RECORDS PROVIDED ▸
= = = = = = =

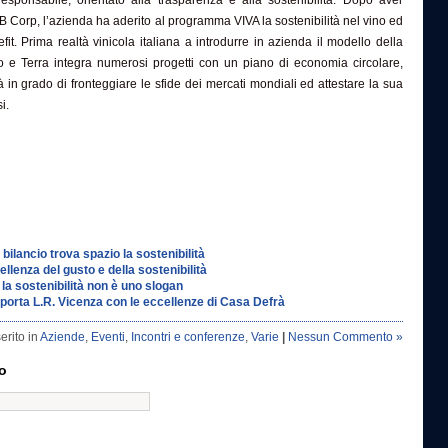
esponsabile, orientato alla trasparenza e alla sostenibilità. Dopo aver
e B Corp, l’azienda ha aderito al programma VIVA la sostenibilità nel vino ed
it. Prima realtà vinicola italiana a introdurre in azienda il modello della
o e Terra integra numerosi progetti con un piano di economia circolare,
 in grado di fronteggiare le sfide dei mercati mondiali ed attestare la sua
i.
 bilancio trova spazio la sostenibilità
ellenza del gusto e della sostenibilità
 la sostenibilità non è uno slogan
pporta L.R. Vicenza con le eccellenze di Casa Defrà
erito in
Aziende
,
Eventi
,
Incontri e conferenze
,
Varie
|
Nessun Commento »
o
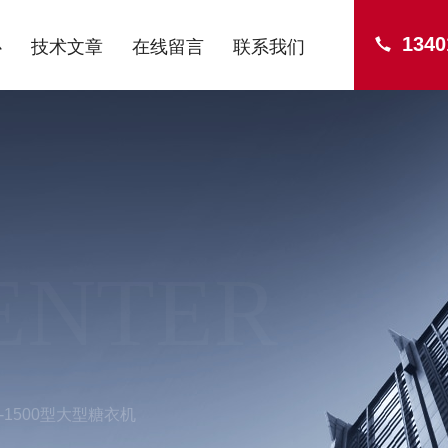
1340
心
技术文章
在线留言
联系我们
ENTER
Y-1500型大型糖衣机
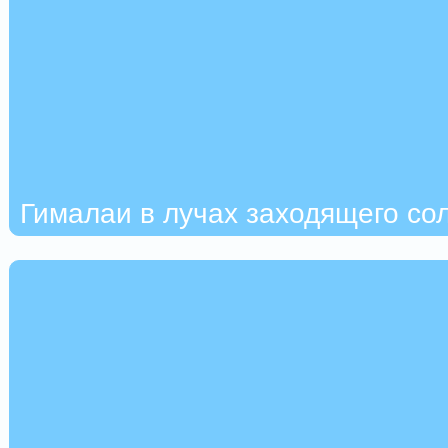
Гималаи в лучах заходящего со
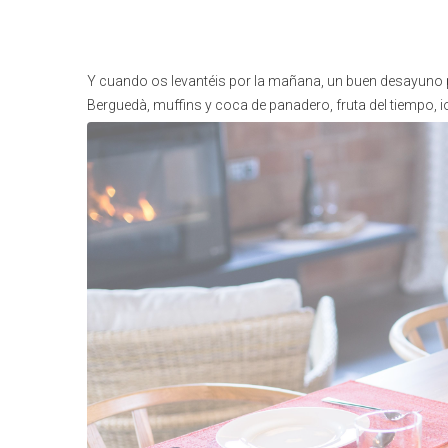
Y cuando os levantéis por la mañana, un buen desayuno 
Berguedà, muffins y coca de panadero, fruta del tiempo, i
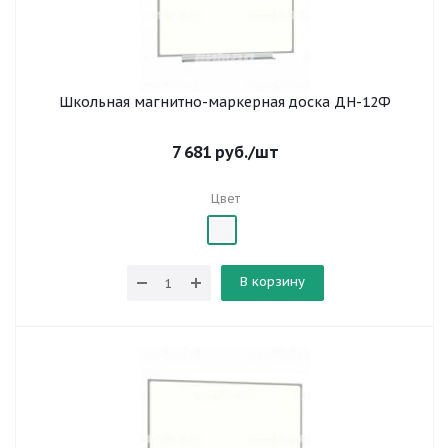
Школьная магнитно-маркерная доска ДН-12Ф
7 681
руб.
/шт
Цвет
В корзину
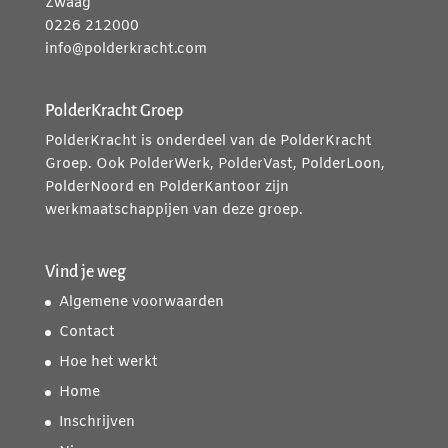
Zwaag
0226 212000
info@polderkracht.com
PolderKracht Groep
PolderKracht is onderdeel van de PolderKracht
Groep. Ook PolderWerk, PolderVast, PolderLoon,
PolderNoord en PolderKantoor zijn
werkmaatschappijen van deze groep.
Vind je weg
Algemene voorwaarden
Contact
Hoe het werkt
Home
Inschrijven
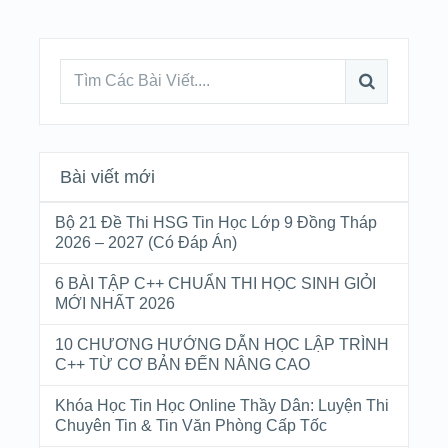
Bài viết mới
Bộ 21 Đề Thi HSG Tin Học Lớp 9 Đồng Tháp
2026 – 2027 (Có Đáp Án)
6 BÀI TẬP C++ CHUẨN THI HỌC SINH GIỎI
MỚI NHẤT 2026
10 CHƯƠNG HƯỚNG DẪN HỌC LẬP TRÌNH
C++ TỪ CƠ BẢN ĐẾN NÂNG CAO
Khóa Học Tin Học Online Thầy Dân: Luyện Thi
Chuyên Tin & Tin Văn Phòng Cấp Tốc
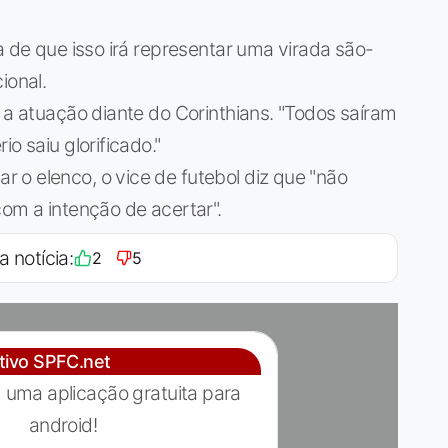
a de que isso irá representar uma virada são-
ional.
" a atuação diante do Corinthians. "Todos saíram
o saiu glorificado."
 o elenco, o vice de futebol diz que "não
com a intenção de acertar".
a notícia:
2
5
ativo SPFC.net
 uma aplicação gratuita para
android!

= = = = = = =

PROBLEM STATEMENT ▸
Every line above that holds the word "azienda" needs to be copied.

EXERCISE ANSWER ▸
e B Corp, l’azienda ha aderito al programma VIVA la sostenibilità nel vino ed
it. Prima realtà vinicola italiana a introdurre in azienda il modello della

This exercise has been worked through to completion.